Vida pregressa de jovem justifica preventiva de adulto, diz juíza. TJ e STJ confirmam

20/08/2019

A juíza Marisete Aparecida Turatto Pagnussat, titular da Vara Única da comarca de Palmitos; o desembargador Luiz Cesar Schweitzer, integrante da 5ª Câmara Criminal do Tribunal de Justiça de Santa Catarina; e o ministro Reynaldo Soares da Fonseca, presidente da 5ª Turma do Superior Tribunal de Justiça (STJ) em Brasília-DF, têm algo mais em comum que a profissão de magistrado.

Todos, a partir de decisão de 1º grau, esposaram o mesmo entendimento de que é possível decretar e manter a prisão preventiva de réu por furto qualificado, a partir de circunstâncias de sua vida pregressa mesmo quando ainda adolescente – no caso em discussão, a propósito, teve, entre outras, medida socioeducativa de semiliberdade por ato infracional análogo ao crime de homicídio.
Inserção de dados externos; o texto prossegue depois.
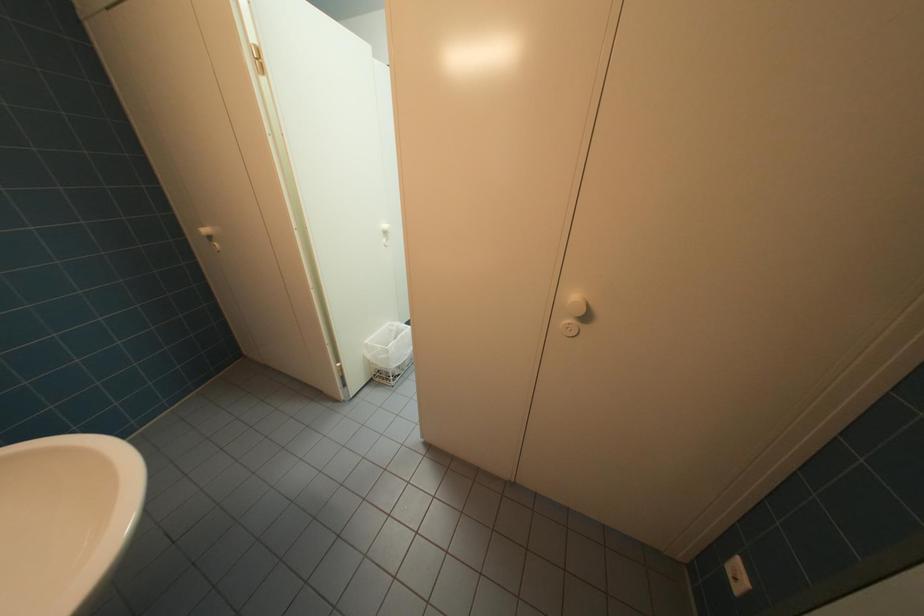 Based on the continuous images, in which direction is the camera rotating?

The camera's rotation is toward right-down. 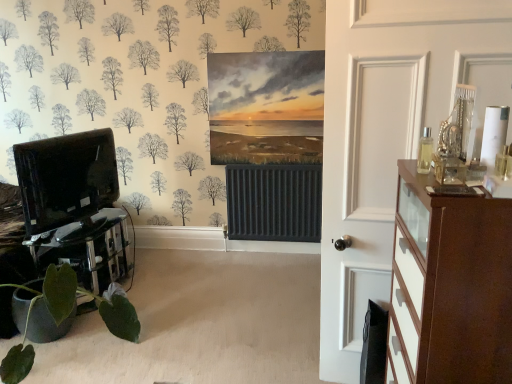 This screenshot has width=512, height=384. Describe the element at coordinates (449, 285) in the screenshot. I see `brown wood chest of drawers at right` at that location.

In order to face green matte plant at lower left, should I rotate leftwards or rightwards?

To align with it, rotate left about 25.997°.

This screenshot has width=512, height=384. What do you see at coordinates (68, 316) in the screenshot?
I see `green matte plant at lower left` at bounding box center [68, 316].

Image resolution: width=512 pixels, height=384 pixels. Find the location of `black glossy entertainment center at left`. black glossy entertainment center at left is located at coordinates (74, 205).

The image size is (512, 384). Describe the element at coordinates (74, 205) in the screenshot. I see `black glossy entertainment center at left` at that location.

At what (x,y) coordinates should I click in order to perform the action: click on white glossy door at right. Please return your answer as a coordinate pair (x, y). The width and height of the screenshot is (512, 384). Looking at the image, I should click on (390, 134).

Considering the relative sizes of black glass table at lower left and white glossy door at right in the image provided, is black glass table at lower left wider than white glossy door at right?

Indeed, black glass table at lower left has a greater width compared to white glossy door at right.

Does black glass table at lower left appear on the right side of white glossy door at right?

In fact, black glass table at lower left is to the left of white glossy door at right.

From the image's perspective, is black glass table at lower left on top of white glossy door at right?

No, from the image's perspective, black glass table at lower left is not over white glossy door at right.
O processo original teve início em 27 de junho deste ano. Os dois suspeitos, de 18 e 19 anos de idade, tiveram a preventiva decretada e cumprida em 3 de julho. Para fundamentar sua decisão, a juíza Marisete Pagnussat discorreu sobre o extenso histórico policial de ambos.

Um deles tem 27 registros policiais referentes a ameaça, lesão corporal, adulteração de sinal de veículo automotor, coação no curso do processo, furto (inclusive a residência) e também passagem por homicídio à época de sua adolescência – já em fase de execução da medida.

O outro rapaz, apontado como seu comparsa no crime, possui 14 registros policiais como parte ou envolvido, em diversos delitos praticados no vizinho município de Caibi, entre eles roubo, furto a residência, dano e vias de fato. Neste ano mesmo, um roubo a idoso é apurado em inquérito policial. Nesse sentido, concluiu a magistrada, é possível afirmar que se trata de pessoal irremediavelmente voltado ao mundo do crime. 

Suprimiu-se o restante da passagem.